Unfortunately, the impression was skewed. In contrast to HP's printer division, the laptop division has almost no awareness whatsoever of non-Windows operating systems. Partly, this impression comes from my interaction with Sheridian the human auto-responder in HP technical support, who during our chat session, could only repeat such comments as "HP will support only for the preinstalled operating system" and "HP does not recommend to change the preinstalled operating system" and could only suggest that I call something he called "Liux support" but couldn't specify what he meant. However, I didn't really expect better. Mostly, the impression comes from the laptop itself, which supports basic functionality for GNU/Linux, but includes a number of peripherals and extras that major distros do not support straight off the DVD and some of which can't be enabled even with tinkering.

My philosophy about laptops is that they are so fragile and so easily stolen that buying a high-end one is a waste of money. Instead, I was looking for a lower end laptop with some reliability. Coming to the store armed with an Ubuntu Live CD, I eventually settled on an HP Pavilion dv2410ca, whose only difference from a dv2410us, so far as I can tell, is that it is sold in Canada and comes with both French and English instructions.

A quick investigation showed that the laptop could boot Live CDs for the latest versions of Debian and Ubuntu. But I wanted an RPM installation for testing purposes, so I ended up installing Fedora 7, whose recent innovations have impressed me. Installation, including the wired ethernet connection, was uneventful, and, for most purposes, the laptop gives me all that I need. Having too many deadlines to sit around Starbucks with the wannabe writers, I don't really need more than a functional computer whose DHCP connection I can occasionally plug in. If I'm not at my workstation, I don't want to be connected to the rest of the world.

Moreover, after I stripped all the brand stickers from the front of the keyboard, functionally the laptop is a joy to use.

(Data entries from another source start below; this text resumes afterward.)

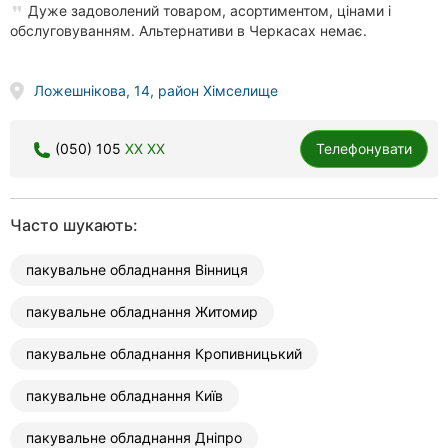
Автошколи
Дуже задоволений товаром, асортиментом, цінами і
обслуговуванням. Альтернативи в Черкасах немає.
Ресторани
Ложешнікова, 14, район Хімселище
Всі
рубрики
(050) 105
XX XX
Телефонувати
Часто шукають:
Всі
міста:
пакувальне обладнання Вінниця
Черкаси
пакувальне обладнання Житомир
Вінниця
пакувальне обладнання Кропивницький
Житомир
пакувальне обладнання Київ
Тернопіль
пакувальне обладнання Дніпро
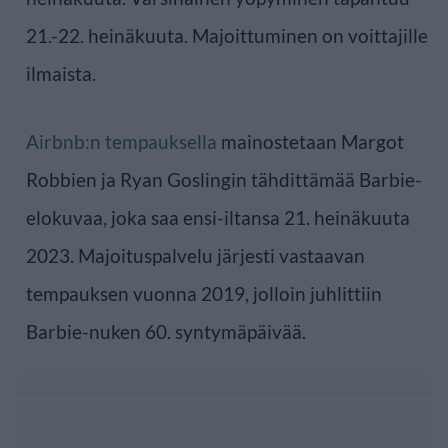
21.-22. heinäkuuta. Majoittuminen on voittajille
ilmaista.
Airbnb:n tempauksella
mainostetaan Margot
Robbien ja Ryan Goslingin tähdittämää Barbie-
elokuvaa, joka saa ensi-iltansa 21. heinäkuuta
2023. Majoituspalvelu järjesti vastaavan
tempauksen vuonna 2019, jolloin juhlittiin
Barbie-nuken 60. syntymäpäivää.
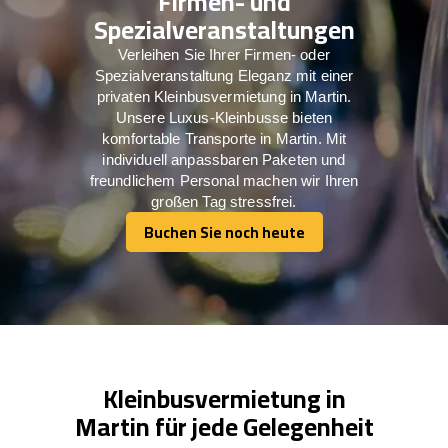
Firmen- und
Spezialveranstaltungen
Verleihen Sie Ihrer Firmen- oder
Spezialveranstaltung Eleganz mit einer
privaten Kleinbusvermietung in Martin.
Unsere Luxus-Kleinbusse bieten
komfortable Transporte in Martin. Mit
individuell anpassbaren Paketen und
freundlichem Personal machen wir Ihren
großen Tag stressfrei.
Buchen Sie noch heute
Buchen Sie noch heute
Kleinbusvermietung in
Martin für jede Gelegenheit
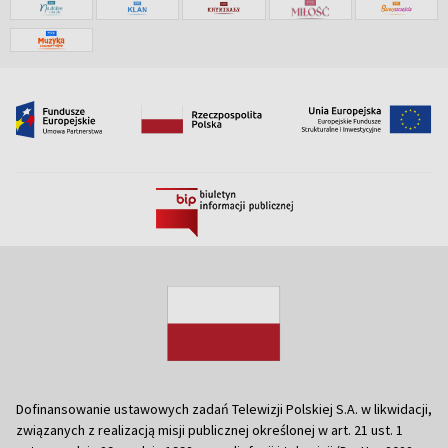
Dofinansowanie ustawowych zadań Telewizji Polskiej S.A. w likwidacji,
związanych z realizacją misji publicznej określonej w art. 21 ust. 1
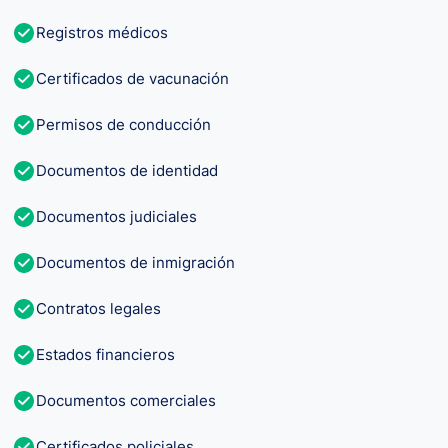
Registros médicos
Certificados de vacunación
Permisos de conducción
Documentos de identidad
Documentos judiciales
Documentos de inmigración
Contratos legales
Estados financieros
Documentos comerciales
Certificados policiales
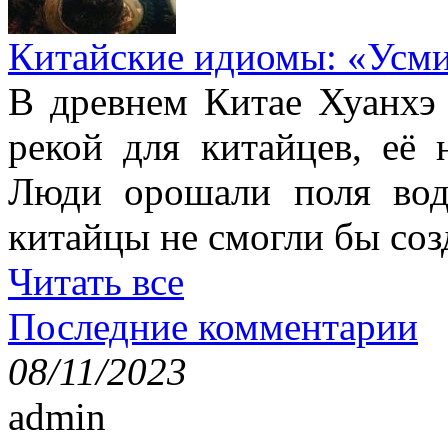
Китайские идиомы: «Усм
В древнем Китае Хуанхэ
рекой для китайцев, её 
Люди орошали поля вод
китайцы не смогли бы соз
Читать все
Последние комментарии
08/11/2023
admin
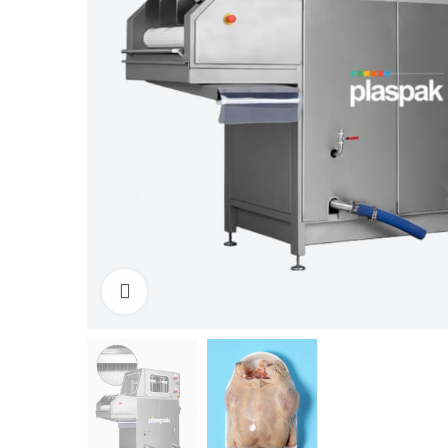
Click to enlarge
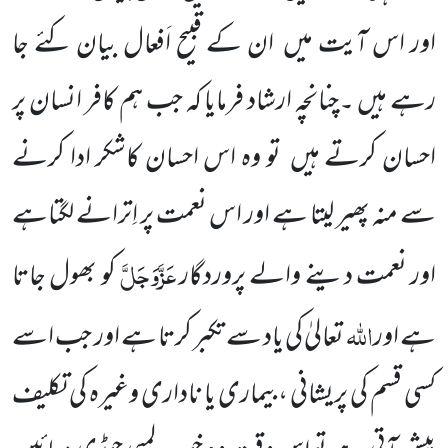
اور اس آیت میں
ان کے قبیح اَفعال بیان کئے جا
رہے ہیں ۔چنانچہ ارشاد فرمایا کہ جب ہم کافر انسان پر
احسان کرتے ہیں
تو وہ اس احسان کاشکر ادا کرنے
سے منہ پھیر لیتا ہے اور اس نعمت پر اِترانے لگتاہے
عَزَّوَجَلَّ
اور نعمت دینے والے پروردگار
کو بھول جاتا
اللہ
ہے اور
تعالیٰ کی یاد سے تکبر کرتا ہے اور جب اسے
کسی قسم کی پریشانی ،بیماری یا ناداری وغیرہ کی تکلیف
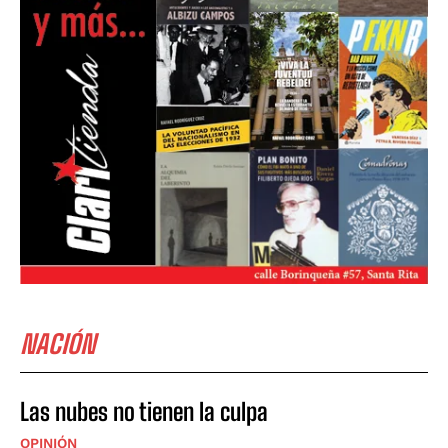
NACIÓN
Las nubes no tienen la culpa
OPINIÓN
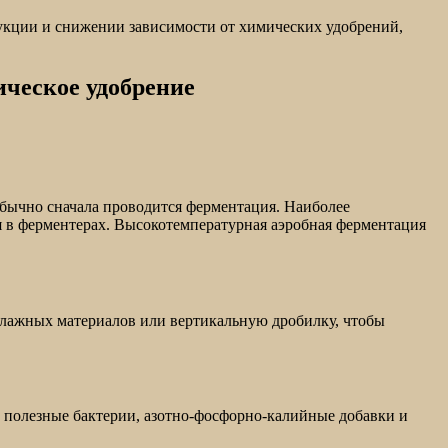
укции и снижении зависимости от химических удобрений,
ическое удобрение
обычно сначала проводится ферментация. Наиболее
 в ферментерах. Высокотемпературная аэробная ферментация
влажных материалов или вертикальную дробилку, чтобы
, полезные бактерии, азотно-фосфорно-калийные добавки и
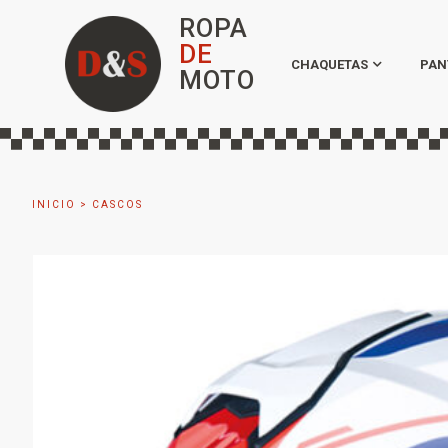
ROPA
DE
CHAQUETAS
PAN
MOTO
INICIO
>
CASCOS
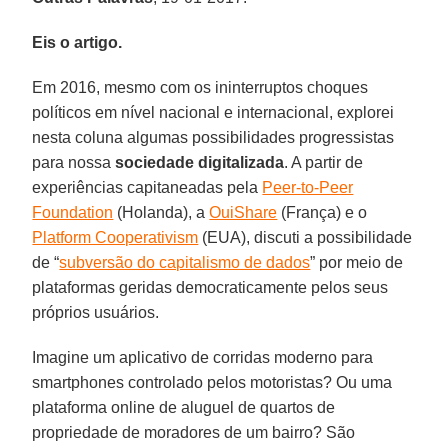
Eis o artigo.
Em 2016, mesmo com os ininterruptos choques
políticos em nível nacional e internacional, explorei
nesta coluna algumas possibilidades progressistas
para nossa
sociedade digitalizada
. A partir de
experiências capitaneadas pela
Peer-to-Peer
Foundation
(Holanda), a
OuiShare
(França) e o
Platform Cooperativism
(EUA), discuti a possibilidade
de “
subversão do capitalismo de dados
” por meio de
plataformas geridas democraticamente pelos seus
próprios usuários.
Imagine um aplicativo de corridas moderno para
smartphones controlado pelos motoristas? Ou uma
plataforma online de aluguel de quartos de
propriedade de moradores de um bairro? São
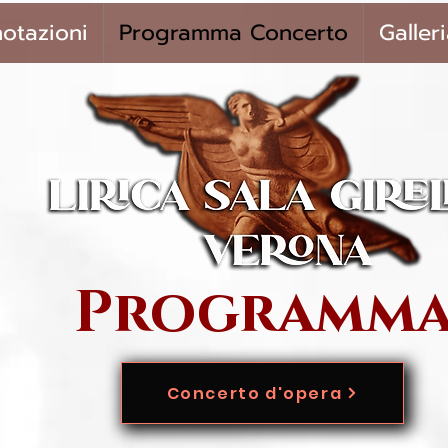
notazioni
Programma Concerto
Galler
Programm
Concerto d'opera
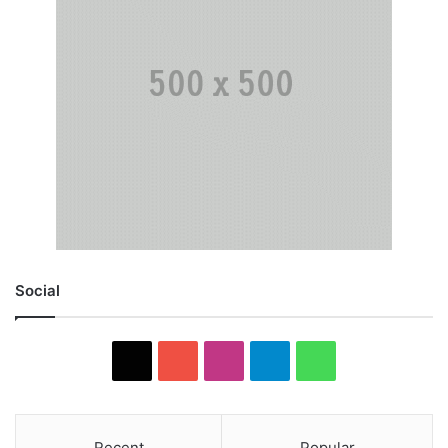
Social
X
YouTube
Instagram
Telegram
WhatsApp
Recent
Popular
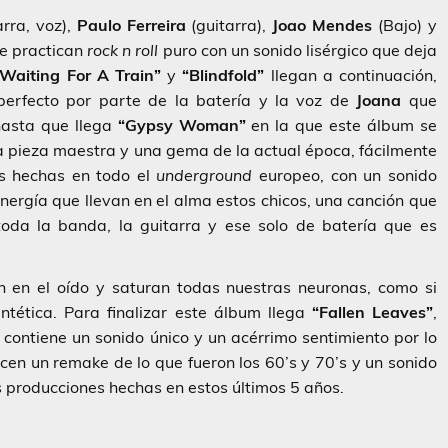
arra, voz),
Paulo Ferreira
(guitarra),
Joao Mendes
(Bajo) y
ue practican
rock n roll
puro con un sonido lisérgico que deja
“Waiting For A Train”
y
“Blindfold”
llegan a continuación,
perfecto por parte de la batería y la voz de
Joana
que
hasta que llega
“Gypsy Woman”
en la que este álbum se
na pieza maestra y una gema de la actual época, fácilmente
es hechas en todo el
underground
europeo, con un sonido
ergía que llevan en el alma estos chicos, una canción que
oda la banda, la guitarra y ese solo de batería que es
 en el oído y saturan todas nuestras neuronas, como si
tética. Para finalizar este álbum llega
“Fallen Leaves”
,
ontiene un sonido único y un acérrimo sentimiento por lo
en un remake de lo que fueron los 60’s y 70’s y un sonido
 producciones hechas en estos últimos 5 años.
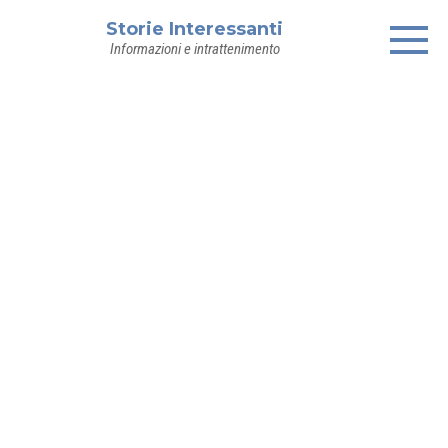
Skip
Storie Interessanti
to
Informazioni e intrattenimento
content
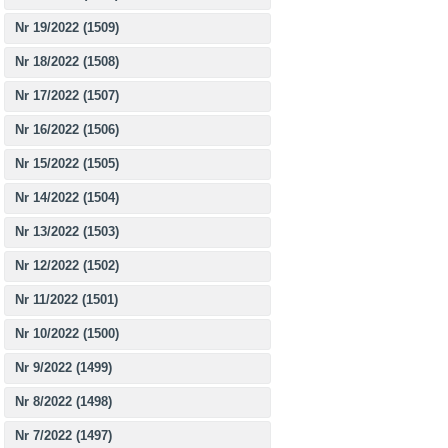
Nr 19/2022 (1509)
Nr 18/2022 (1508)
Nr 17/2022 (1507)
Nr 16/2022 (1506)
Nr 15/2022 (1505)
Nr 14/2022 (1504)
Nr 13/2022 (1503)
Nr 12/2022 (1502)
Nr 11/2022 (1501)
Nr 10/2022 (1500)
Nr 9/2022 (1499)
Nr 8/2022 (1498)
Nr 7/2022 (1497)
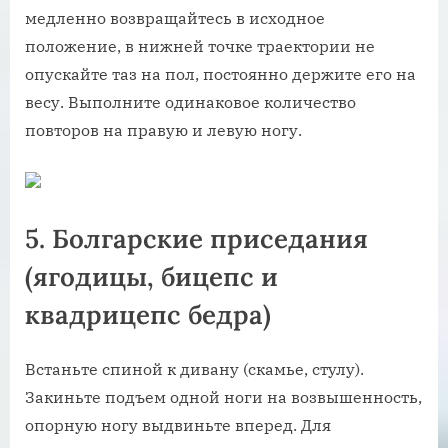
медленно возвращайтесь в исходное
положение, в нижней точке траектории не
опускайте таз на пол, постоянно держите его на
весу. Выполните одинаковое количество
повторов на правую и левую ногу.
5. Болгарские приседания
(ягодицы, бицепс и
квадрицепс бедра)
Встаньте спиной к дивану (скамье, стулу).
Закиньте подъем одной ноги на возвышенность,
опорную ногу выдвиньте вперед. Для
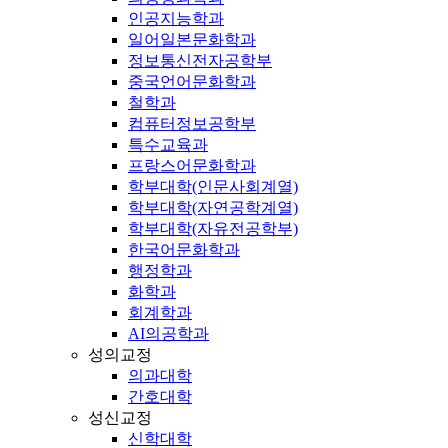
인공지능학과
일어일본문화학과
정보통신전자공학부
중국언어문화학과
철학과
컴퓨터정보공학부
특수교육과
프랑스어문화학과
학부대학(인문사회계열)
학부대학(자연공학계열)
학부대학(자유전공학부)
한국어문화학과
행정학과
화학과
회계학과
AI의공학과
성의교정
의과대학
간호대학
성신교정
신학대학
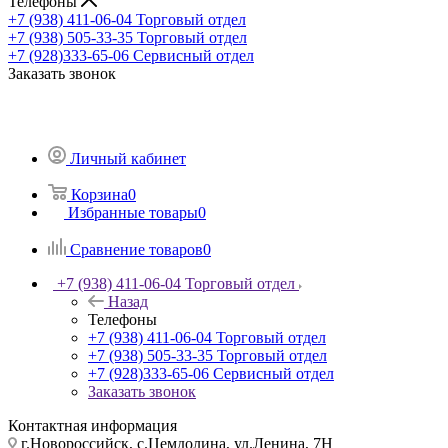
Телефоны
+7 (938) 411-06-04
Торговый отдел
+7 (938) 505-33-35
Торговый отдел
+7 (928)333-65-06
Сервисный отдел
Заказать звонок
Личный кабинет
Корзина
0
Избранные товары
0
Сравнение товаров
0
+7 (938) 411-06-04
Торговый отдел
Назад
Телефоны
+7 (938) 411-06-04
Торговый отдел
+7 (938) 505-33-35
Торговый отдел
+7 (928)333-65-06
Сервисный отдел
Заказать звонок
Контактная информация
г.Новороссийск, с.Цемдолина, ул.Ленина, 7Н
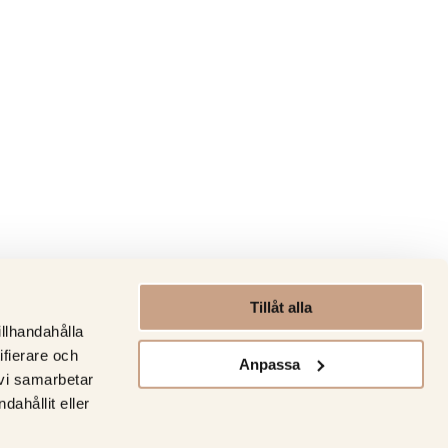
Tillåt alla
illhandahålla
ifierare och
Anpassa
 vi samarbetar
ahållit eller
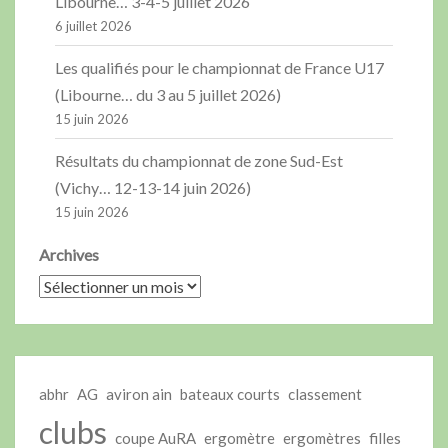
Libourne… 3-4-5 juillet 2026
6 juillet 2026
Les qualifiés pour le championnat de France U17
(Libourne… du 3 au 5 juillet 2026)
15 juin 2026
Résultats du championnat de zone Sud-Est
(Vichy… 12-13-14 juin 2026)
15 juin 2026
Archives
abhr
AG
aviron ain
bateaux courts
classement
clubs
coupe AuRA
ergomètre
ergomètres
filles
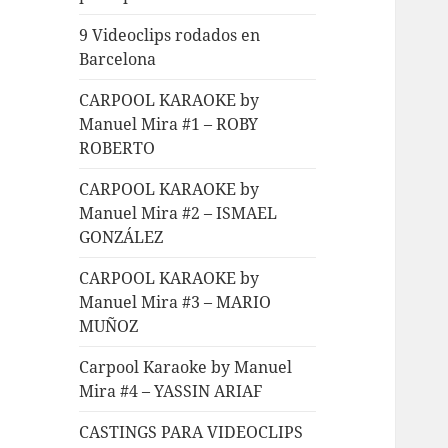
9 Videoclips rodados en
Barcelona
CARPOOL KARAOKE by
Manuel Mira #1 – ROBY
ROBERTO
CARPOOL KARAOKE by
Manuel Mira #2 – ISMAEL
GONZÁLEZ
CARPOOL KARAOKE by
Manuel Mira #3 – MARIO
MUÑOZ
Carpool Karaoke by Manuel
Mira #4 – YASSIN ARIAF
CASTINGS PARA VIDEOCLIPS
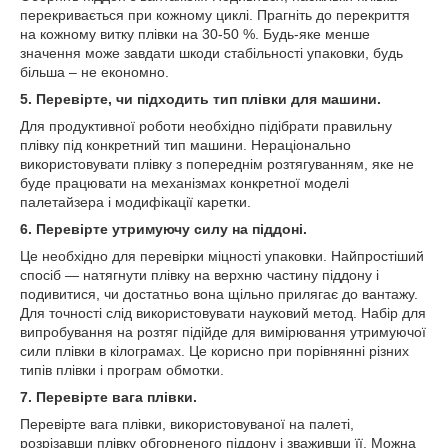
перекривається при кожному циклі. Прагніть до перекриття
на кожному витку плівки на 30-50 %. Будь-яке менше
значення може завдати шкоди стабільності упаковки, будь
більша – не економно.
5. Перевірте, чи підходить тип плівки для машини.
Для продуктивної роботи необхідно підібрати правильну
плівку під конкретний тип машини. Нераціонально
використовувати плівку з попереднім розтягуванням, яке не
буде працювати на механізмах конкретної моделі
палетайзера і модифікації каретки.
6. Перевірте утримуючу силу на піддоні.
Це необхідно для перевірки міцності упаковки. Найпростіший
спосіб — натягнути плівку на верхню частину піддону і
подивитися, чи достатньо вона щільно прилягає до вантажу.
Для точності слід використовувати науковий метод. Набір для
випробування на розтяг підійде для вимірювання утримуючої
сили плівки в кілограмах. Це корисно при порівнянні різних
типів плівки і програм обмотки.
7. Перевірте вага плівки.
Перевірте вага плівки, використовуваної на палеті,
розрізавши плівку обгорненого піддону і зваживши її. Можна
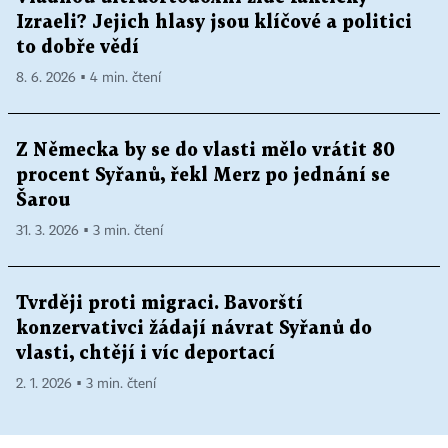
Izraeli? Jejich hlasy jsou klíčové a politici
to dobře vědí
8. 6. 2026 ▪ 4 min. čtení
Z Německa by se do vlasti mělo vrátit 80
procent Syřanů, řekl Merz po jednání se
Šarou
31. 3. 2026 ▪ 3 min. čtení
Tvrději proti migraci. Bavorští
konzervativci žádají návrat Syřanů do
vlasti, chtějí i víc deportací
2. 1. 2026 ▪ 3 min. čtení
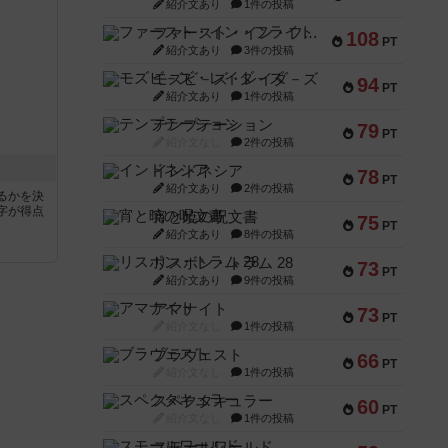
紹介文あり
1件の投稿
ファースト・イン・フライト
108
PT
紹介文あり
3件の投稿
モズビ－ズ・レイダ－ズ
94
PT
紹介文あり
1件の投稿
テンプテーション
79
PT
紹介文なし
2件の投稿
インドネシア
78
PT
紹介文あり
2件の投稿
るかを決
字が得点
宵と暁の呪文書
75
PT
紹介文あり
8件の投稿
リスボン・トラム 28
73
PT
紹介文あり
9件の投稿
アマナイト
73
PT
紹介文なし
1件の投稿
ブラヴェスト
66
PT
紹介文なし
1件の投稿
スペクタキュラー
60
PT
紹介文なし
1件の投稿
スモールワールド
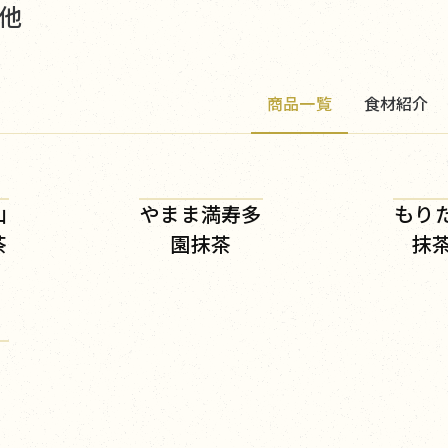
他
商品一覧
食材紹介
山
やまま満寿多
もり
茶
園抹茶
抹茶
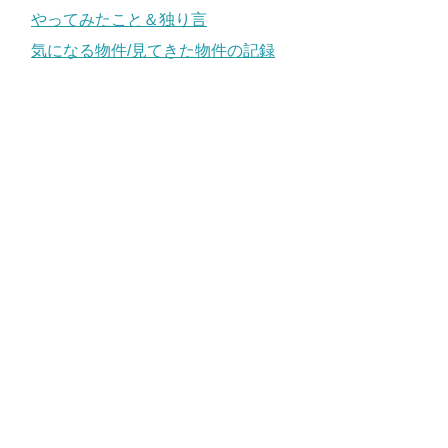
やってみたこと＆独り言
気になる物件/見てきた物件の記録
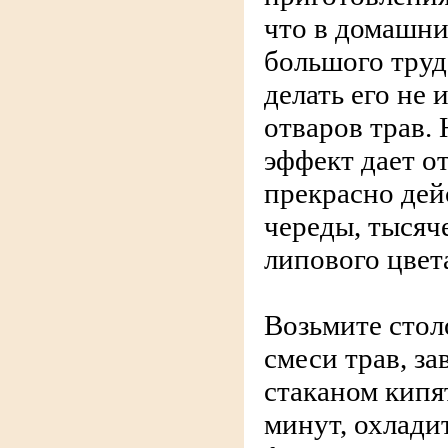
что в домашни
большого труд
делать его не 
отваров трав.
эффект дает о
прекрасно дей
череды, тысяч
липового цвет
Возьмите стол
смеси трав, за
стаканом кипят
минут, охладит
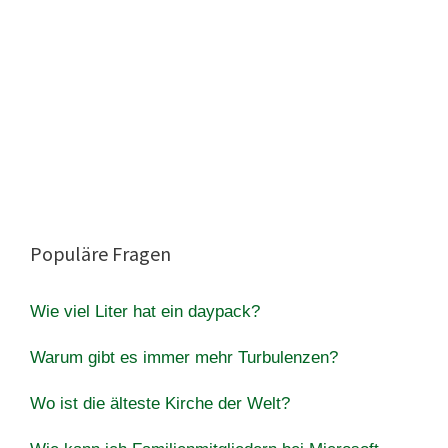
Populäre Fragen
Wie viel Liter hat ein daypack?
Warum gibt es immer mehr Turbulenzen?
Wo ist die älteste Kirche der Welt?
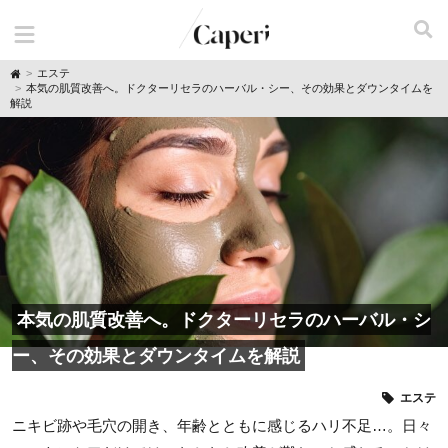
H
エステ
o
本気の肌質改善へ。ドクターリセラのハーバル・シー、その効果とダウンタイムを
m
解説
e
本気の肌質改善へ。ドクターリセラのハーバル・シ
ー、その効果とダウンタイムを解説
エステ
ニキビ跡や毛穴の開き、年齢とともに感じるハリ不足…。日々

The extended screen width is a vast improvement over my old laptop's, and gives the HP Pavilion room for an almost full-sized keyboard with rubberized keys. I note that laptops still haven't solved the problem of a really efficient built-in mouse pad, but with the addition of a USB optical mouse, I've found that I could do serious work on my purchase for several hours at a time -- something that I couldn't say about my previous laptop.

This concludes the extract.